One of the hats I wear is directing the Upaya Zen Center‘s two-year Buddhist Chaplaincy Training Program. I’ve been doing this with Roshi Joan Halifax since the inception of the program in 2008, and it’s one of the most deeply satisfying experiences in my life. One of the students from our first cohort (which graduated this past March) was Dr. Christopher Ford. Chris is a dedicated Buddhist practitioner as well as a brilliant man. A graduate of Harvard, Oxford, and Yale, he served as the U.S. Special Representative for Nuclear Nonproliferation during the Bush Administration and he’s currently a senior fellow at the Hudson Institute. Chris is the author of The Mind of Empire: China’s History and Modern Foreign Relations, and he has a website, New Paradigms Forum.
Chris and I have a lot of affection and respect for each other, even while our perspectives on a number of political issues are often quite different. But I have to say, one paper that Chris wrote while in our program — called “Nukes and the Vow: Security Strategy as Peacework” — really caused me to question a number of my own assumptions, both about nuclear disarmament as well as engaged Buddhism.
Because I know Chris well, because we have practiced alongside of one another, and because I have tremendous regard for both his meditation practice as well as his extensive experience working in the world of government policy and diplomacy, I really sat with challenging questions he posed in this paper. One of Chris’ points is that even as peaceworkers, we should be very wary of being absolutists and “theologizing” the idea of total nuclear disarmament. He goes on to explore why abolition of nuclear weapons may not be the “skillful means” that advocates of nonviolence think it is.
I’m posting two short excerpts from the piece below. It’s a long article, so I’m including a link to the full version as a Word document here: Nukes and the Vow.
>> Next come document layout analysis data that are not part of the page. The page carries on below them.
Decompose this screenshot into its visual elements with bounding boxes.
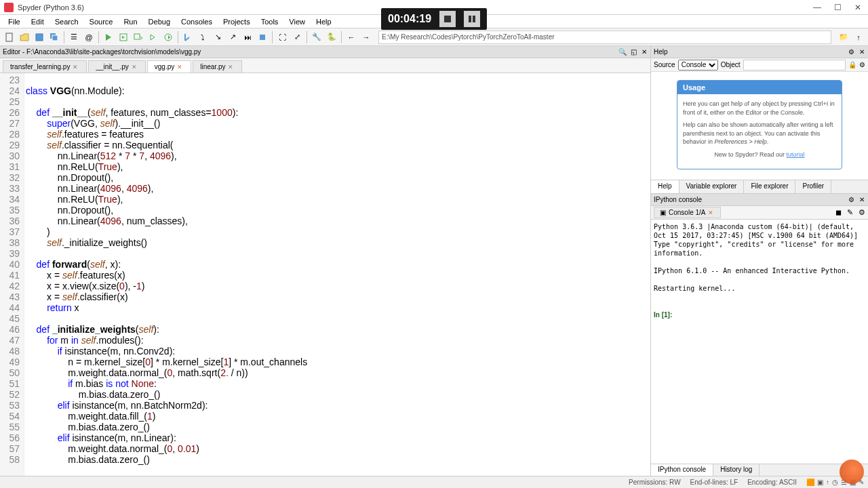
console-icon: ▣ (660, 209, 666, 216)
menu-view[interactable]: View (283, 18, 311, 26)
undock-icon[interactable]: ◱ (629, 47, 638, 57)
run-cell-advance-icon[interactable] (132, 30, 145, 44)
console-stop-icon[interactable]: ◼ (833, 208, 844, 217)
code-content[interactable]: class VGG(nn.Module): def __init__(self,… (24, 73, 650, 476)
tab-init[interactable]: __init__.py✕ (88, 60, 145, 73)
step-into-icon[interactable]: ↘ (211, 30, 224, 44)
save-icon[interactable] (33, 30, 46, 44)
parent-dir-icon[interactable]: ↑ (852, 30, 865, 44)
tray-icon[interactable]: 🟧 (806, 479, 814, 486)
menu-debug[interactable]: Debug (143, 18, 176, 26)
console-tab[interactable]: ▣ Console 1/A ✕ (654, 207, 721, 218)
help-toolbar: Source Console Object 🔒 ⚙ (651, 58, 868, 72)
fullscreen-icon[interactable]: ⤢ (290, 30, 304, 44)
run-selection-icon[interactable] (146, 30, 160, 44)
continue-icon[interactable]: ⏭ (241, 30, 254, 44)
close-pane-icon[interactable]: ✕ (639, 47, 649, 57)
tab-close-icon[interactable]: ✕ (73, 64, 79, 70)
menu-search[interactable]: Search (50, 18, 84, 26)
stop-icon[interactable] (256, 30, 269, 44)
editor-tabs: transfer_learning.py✕ __init__.py✕ vgg.p… (0, 58, 650, 73)
minimize-button[interactable]: — (807, 0, 827, 15)
tray-icon[interactable]: ▣ (817, 479, 823, 486)
tab-vgg[interactable]: vgg.py✕ (147, 60, 191, 73)
window-title: Spyder (Python 3.6) (18, 3, 84, 12)
video-pause-icon[interactable] (464, 11, 480, 27)
tab-linear[interactable]: linear.py✕ (193, 60, 242, 73)
console-pane: IPython console ⚙ ✕ ▣ Console 1/A ✕ ◼ ✎ … (651, 194, 868, 476)
tab-close-icon[interactable]: ✕ (708, 209, 715, 216)
run-cell-icon[interactable] (117, 30, 130, 44)
new-file-icon[interactable] (3, 30, 16, 44)
open-file-icon[interactable] (18, 30, 31, 44)
tab-variable-explorer[interactable]: Variable explorer (679, 180, 745, 193)
close-pane-icon[interactable]: ✕ (857, 195, 867, 205)
console-options-icon[interactable]: ⚙ (856, 208, 868, 217)
code-editor[interactable]: 23 24 25 26 27 28 29 30 31 32 33 34 35 3… (0, 73, 650, 476)
console-output[interactable]: Python 3.6.3 |Anaconda custom (64-bit)| … (651, 220, 868, 464)
status-eol: End-of-lines: LF (690, 479, 738, 486)
svg-rect-7 (260, 35, 265, 40)
svg-rect-0 (6, 33, 12, 41)
menu-tools[interactable]: Tools (256, 18, 284, 26)
outline-icon[interactable]: ☰ (67, 30, 81, 44)
browse-tabs-icon[interactable]: 🔍 (618, 47, 627, 57)
tab-profiler[interactable]: Profiler (795, 180, 831, 193)
help-tabs: Help Variable explorer File explorer Pro… (651, 180, 868, 193)
menu-source[interactable]: Source (84, 18, 119, 26)
close-button[interactable]: ✕ (848, 0, 868, 15)
corner-widget-icon[interactable] (840, 460, 864, 484)
options-icon[interactable]: ⚙ (846, 47, 856, 57)
console-edit-icon[interactable]: ✎ (844, 208, 856, 217)
preferences-icon[interactable]: 🔧 (310, 30, 323, 44)
pythonpath-icon[interactable]: 🐍 (325, 30, 338, 44)
tab-close-icon[interactable]: ✕ (132, 64, 138, 70)
menu-file[interactable]: File (3, 18, 26, 26)
help-content: Usage Here you can get help of any objec… (651, 72, 868, 180)
editor-path-label: Editor - F:\Anaconda3\lib\site-packages\… (3, 48, 201, 56)
tab-close-icon[interactable]: ✕ (177, 64, 184, 70)
menu-help[interactable]: Help (311, 18, 337, 26)
working-directory[interactable]: E:\My Research\Codes\Pytorch\PyTorchZero… (378, 30, 831, 44)
step-over-icon[interactable]: ⤵ (196, 30, 210, 44)
options-icon[interactable]: ⚙ (846, 195, 856, 205)
source-select[interactable]: Console (678, 60, 718, 70)
object-label: Object (721, 61, 741, 68)
help-header: Help ⚙ ✕ (651, 46, 868, 58)
status-permissions: Permissions: RW (629, 479, 681, 486)
menu-projects[interactable]: Projects (218, 18, 256, 26)
video-timer: 00:04:19 (388, 13, 431, 25)
tutorial-link[interactable]: tutorial (787, 151, 805, 158)
tab-transfer-learning[interactable]: transfer_learning.py✕ (3, 60, 87, 73)
tab-ipython-console[interactable]: IPython console (651, 464, 713, 476)
max-icon[interactable]: ⛶ (275, 30, 289, 44)
console-bottom-tabs: IPython console History log (651, 464, 868, 476)
video-stop-icon[interactable] (439, 11, 456, 27)
browse-dir-icon[interactable]: 📁 (837, 30, 850, 44)
step-out-icon[interactable]: ↗ (226, 30, 239, 44)
menu-run[interactable]: Run (118, 18, 142, 26)
rerun-icon[interactable] (161, 30, 175, 44)
tab-close-icon[interactable]: ✕ (228, 64, 235, 70)
tray-icon[interactable]: ↑ (826, 479, 829, 486)
tab-help[interactable]: Help (651, 180, 679, 193)
tray-icon[interactable]: ◷ (832, 479, 838, 486)
close-pane-icon[interactable]: ✕ (857, 47, 867, 57)
debug-icon[interactable] (181, 30, 195, 44)
at-icon[interactable]: @ (82, 30, 96, 44)
menu-consoles[interactable]: Consoles (176, 18, 218, 26)
statusbar: Permissions: RW End-of-lines: LF Encodin… (0, 476, 868, 488)
run-icon[interactable] (102, 30, 115, 44)
console-tabs: ▣ Console 1/A ✕ ◼ ✎ ⚙ (651, 206, 868, 220)
maximize-button[interactable]: ☐ (827, 0, 848, 15)
line-gutter: 23 24 25 26 27 28 29 30 31 32 33 34 35 3… (0, 73, 24, 476)
back-icon[interactable]: ← (344, 30, 358, 44)
tab-file-explorer[interactable]: File explorer (744, 180, 795, 193)
forward-icon[interactable]: → (359, 30, 373, 44)
options-icon[interactable]: ⚙ (859, 61, 865, 68)
object-input[interactable] (743, 60, 846, 70)
tab-history-log[interactable]: History log (713, 464, 760, 476)
menu-edit[interactable]: Edit (26, 18, 50, 26)
lock-icon[interactable]: 🔒 (848, 61, 856, 68)
save-all-icon[interactable] (47, 30, 61, 44)
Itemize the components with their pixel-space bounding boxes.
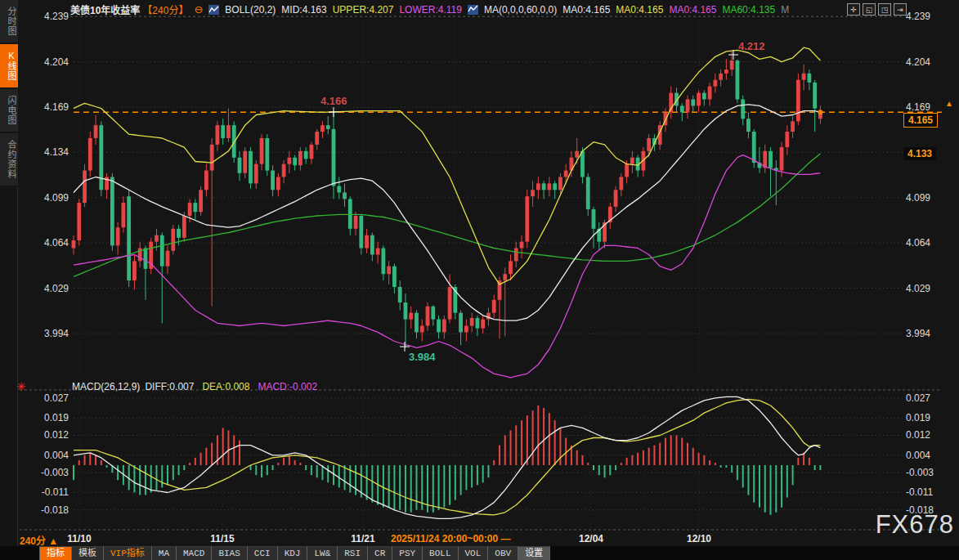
ma-m-label: M xyxy=(781,4,789,16)
candle-body xyxy=(420,326,424,333)
toolbar-tab-5[interactable]: BIAS xyxy=(211,546,246,560)
macd-y-label-left-3: 0.004 xyxy=(23,450,69,461)
left-sidebar: 分时图K线图闪电图合约资料 xyxy=(0,0,18,560)
fx678-watermark: FX678 xyxy=(876,510,954,540)
sidebar-item-2[interactable]: 闪电图 xyxy=(0,89,18,133)
collapse-indicator-icon[interactable]: ⊖ xyxy=(194,3,203,16)
candle-body xyxy=(381,249,385,275)
sidebar-item-3[interactable]: 合约资料 xyxy=(0,133,18,187)
candle-body xyxy=(437,320,441,333)
toolbar-tab-2[interactable]: VIP指标 xyxy=(103,546,151,560)
axis-scale-right-icon[interactable]: ◳ xyxy=(878,3,891,16)
candle-body xyxy=(691,100,695,106)
toolbar-tab-9[interactable]: RSI xyxy=(337,546,367,560)
sidebar-item-1[interactable]: K线图 xyxy=(0,44,18,89)
axis-scale-left-icon[interactable]: ◱ xyxy=(863,3,876,16)
candle-body xyxy=(99,125,103,190)
x-axis-date-2: 11/21 xyxy=(351,533,374,544)
ma0-yellow-value: MA0:4.165 xyxy=(616,4,663,16)
candle-body xyxy=(166,251,170,267)
macd-y-label-right-2: 0.012 xyxy=(906,429,955,441)
candle-body xyxy=(813,83,817,109)
price-macd-chart[interactable]: 4.1664.2123.984 xyxy=(0,0,959,560)
ma0-white-value: MA0:4.165 xyxy=(562,4,610,16)
selected-candle-time: 2025/11/24 20:00~00:00 — xyxy=(387,532,514,545)
toolbar-tab-1[interactable]: 模板 xyxy=(71,546,103,560)
main-y-label-right-4: 4.099 xyxy=(906,192,955,204)
ma60-price-tag: 4.133 xyxy=(903,147,936,160)
main-y-label-left-6: 4.029 xyxy=(23,283,69,294)
candle-body xyxy=(476,318,480,329)
candle-body xyxy=(719,74,723,80)
toolbar-tab-3[interactable]: MA xyxy=(151,546,176,560)
candle-body xyxy=(464,326,468,333)
candle-body xyxy=(204,171,208,190)
candle-body xyxy=(503,274,507,280)
main-y-label-left-4: 4.099 xyxy=(23,192,69,204)
sidebar-item-0[interactable]: 分时图 xyxy=(0,0,18,44)
macd-y-label-right-1: 0.019 xyxy=(906,412,955,423)
main-y-label-left-1: 4.204 xyxy=(23,56,69,68)
ma60-value: MA60:4.135 xyxy=(722,4,775,16)
last-price-marker xyxy=(818,110,822,114)
toolbar-tab-7[interactable]: KDJ xyxy=(277,546,307,560)
toolbar-tab-4[interactable]: MACD xyxy=(176,546,211,560)
toolbar-tab-13[interactable]: VOL xyxy=(458,546,488,560)
candle-body xyxy=(188,203,192,216)
candle-body xyxy=(121,203,125,227)
current-price-tag: 4.165 xyxy=(903,113,938,128)
candle-body xyxy=(392,267,397,287)
macd-y-label-left-0: 0.027 xyxy=(23,392,69,404)
macd-diff-line xyxy=(74,396,820,518)
candle-body xyxy=(310,145,314,159)
candle-body xyxy=(243,151,247,173)
candle-body xyxy=(326,125,330,129)
ma-chart-icon xyxy=(468,5,478,15)
boll-upper-line xyxy=(74,47,820,284)
toolbar-tab-10[interactable]: CR xyxy=(367,546,392,560)
toolbar-tab-6[interactable]: CCI xyxy=(247,546,277,560)
candle-body xyxy=(708,87,712,100)
candle-body xyxy=(415,313,419,333)
boll-upper-value: UPPER:4.207 xyxy=(333,4,394,16)
toolbar-tab-12[interactable]: BOLL xyxy=(422,546,457,560)
candle-body xyxy=(271,171,275,190)
candle-body xyxy=(177,229,181,238)
candle-body xyxy=(741,100,745,119)
candle-body xyxy=(702,93,706,100)
collapse-panel-icon[interactable]: ⇥ xyxy=(894,3,907,16)
candle-body xyxy=(791,121,795,132)
period-label: 【240分】 xyxy=(142,2,188,16)
candle-body xyxy=(249,151,253,184)
toolbar-tab-14[interactable]: OBV xyxy=(487,546,518,560)
indicator-alert-icon[interactable]: ✳ xyxy=(16,380,26,393)
toolbar-tab-8[interactable]: LW& xyxy=(307,546,337,560)
candle-body xyxy=(282,164,286,177)
period-selector[interactable]: 240分 ▲ xyxy=(20,533,58,547)
toolbar-tab-0[interactable]: 指标 xyxy=(39,546,71,560)
macd-macd-value: MACD:-0.002 xyxy=(258,381,317,392)
candle-body xyxy=(746,119,751,132)
candle-body xyxy=(426,307,430,326)
toolbar-tab-15[interactable]: 设置 xyxy=(518,546,550,560)
candle-body xyxy=(404,302,408,320)
candle-body xyxy=(132,261,137,280)
toolbar-tab-11[interactable]: PSY xyxy=(392,546,422,560)
candle-body xyxy=(343,192,347,199)
candle-body xyxy=(542,183,546,190)
candle-body xyxy=(796,80,800,122)
trading-terminal: 4.1664.2123.984 分时图K线图闪电图合约资料 美债10年收益率 【… xyxy=(0,0,959,560)
candle-body xyxy=(199,190,203,212)
main-y-label-right-7: 3.994 xyxy=(906,328,955,339)
candle-body xyxy=(293,158,297,165)
candle-body xyxy=(182,216,186,238)
candle-body xyxy=(238,158,242,173)
candle-body xyxy=(193,203,197,212)
candle-body xyxy=(580,151,585,177)
candle-body xyxy=(370,235,374,255)
main-y-label-right-6: 4.029 xyxy=(906,283,955,294)
candle-body xyxy=(547,183,551,190)
pan-icon[interactable]: ✛ xyxy=(847,3,860,16)
candle-body xyxy=(614,190,618,207)
macd-y-label-left-2: 0.012 xyxy=(23,429,69,441)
I hope you take time to read all of it because one piece builds upon another, and it’s important to have the whole context of what Chris is saying. I’m curious to hear what you think about all this, and I send a big bow to Chris for his great heart/mind.
It is relatively easy to vow to save all sentient beings; it is much harder to figure out how best to do it. Engaged Buddhism – that rich field of action in the world that devotes itself to the alleviation of suffering by trying to address unhealthy patterns and structures in human social life – aims beyond merely the transformation of individual hearts. It aspires also to systemic transformation. This inescapably entangles it, however, with quite conventional issues of public policy….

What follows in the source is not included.